Originally published November 2021.
Back in the mists of my own pre-history, I was given the The Big Book of Egypt on an early birthday. It was full of drawings, diagrams and maps of excavations. Egypt fascinated me then and still does today. I learned of pharaohs, dynasties, the angles to build a perfect pyramid (42.5 degrees), the Valley of the Kings and Tutankhamun, and all about the Nile, which brought the land fertility.
I read the histories of Greek, Roman, Arab, French and British conquests and interventions. Over the decades I’ve watched all the films and every documentary. Less practically, I completed two primary-school projects involving trips to the British Museum, building a pyramid out of yellow card and sticky-backed plastic with my son (more difficult than it sounds), and getting messy with my daughter as she mummified a broken Barbie doll in papier-mâché to make a pretty fine miniature horror-movie prop.
But I never got round to going to see Egypt for myself. Even though my wife has a degree in archaeology (she now works in financial IT), we’ve never found the time, promising ourselves a cruise up the Nile. Someday, sometime… when all the other stuff is out the way.
And suddenly, the opportunity to visit opened up this autumn.
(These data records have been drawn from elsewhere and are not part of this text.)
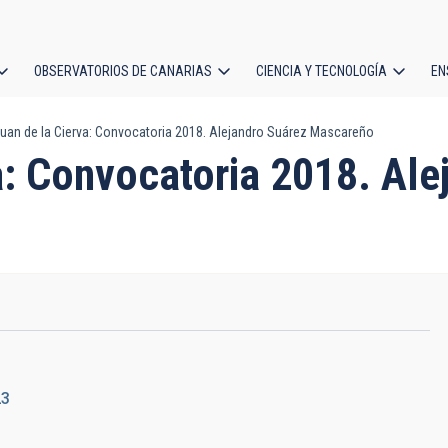
OBSERVATORIOS DE CANARIAS
CIENCIA Y TECNOLOGÍA
EN
ción
an de la Cierva: Convocatoria 2018. Alejandro Suárez Mascareño
l
a: Convocatoria 2018. Ale
23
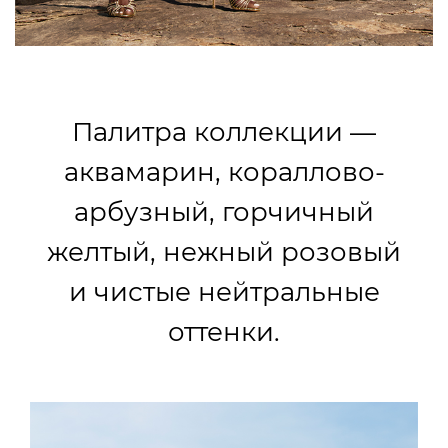
Палитра коллекции —
аквамарин, кораллово-
арбузный, горчичный
желтый, нежный розовый
и чистые нейтральные
оттенки.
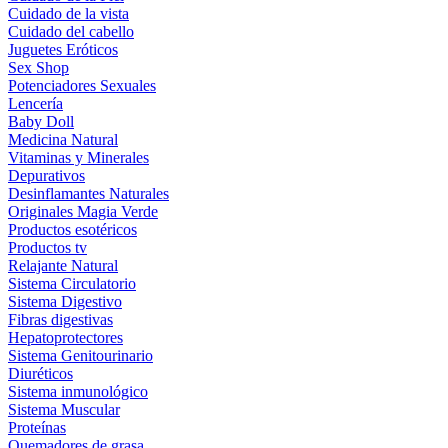
Cuidado de la vista
Cuidado del cabello
Juguetes Eróticos
Sex Shop
Potenciadores Sexuales
Lencería
Baby Doll
Medicina Natural
Vitaminas y Minerales
Depurativos
Desinflamantes Naturales
Originales Magia Verde
Productos esotéricos
Productos tv
Relajante Natural
Sistema Circulatorio
Sistema Digestivo
Fibras digestivas
Hepatoprotectores
Sistema Genitourinario
Diuréticos
Sistema inmunológico
Sistema Muscular
Proteínas
Quemadores de grasa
New lockdowns might leave Europe closed, but the Middle East is open and the flights are busy. My first proper business trip in two years was a long one – time spent in Dubai putting together the financing package on a new infrastructure deal, followed by a trip to Egypt working with the team behind it to refine the models. (The only travel difficulties I encountered were in the UK – trying to get a pre-flight PCR test. The first company I paid up for failed to deliver – it was a start-up founded by some likely lads coat-tailing parliamentary chums who enabled their enterprise.)
The contrast between Dubai and Egypt is extreme. Dubai is overly clean, impossibly expensive, ordered, polite and lacks any clear character of its own. Don’t get me wrong – the restaurants, roads and hotels are superb. It’s just that it all feels somewhat lacking in identity. Everyone is an immigrant and everyone has the ‘big deal’ they desperately want to sell you.
Egypt is something else completely. It’s completely in your face. From the moment you arrive to the rigmarole of securing a visa and multiple passport checks, it’s different. Very different.
I was picked up from the airport and quickly realised Egyptian driving is more an exercise in fluid dynamics than road safety. In any other country the road lanes are obvious, but in Egypt the centre dotted line is advisory and two lines of traffic become three. Cars travel fast and impossibly close. There is no concept of waiting for a gap in the traffic – just honk the horn, pull out and expect others to stop seems to be how it works. I didn’t see a crash, but the fender-bender stripes down the sides of every single taxi illustrate how it works.
My first day in the office was a revelation. I turned up with my battered old laptop, but within moments the smiling IT guy had connected it to an ultra-large screen and arranged my desk with some cables. As soon as I was set up, my new colleagues popped in to say hello, then sat in front of my desk and ordered coffees. Through the morning my office filled with people who just stayed. We all sat there drinking delicious coffee and talking, talking and talking some more. Suddenly I realised – we’d already identified half-a-dozen issues I was expecting would take weeks to agree on. We kept talking and without anyone actually doing any apparent work, we’d agreed and put together a plan in time for lunch, and a first client meeting. That went so well everyone agreed it was time to go home.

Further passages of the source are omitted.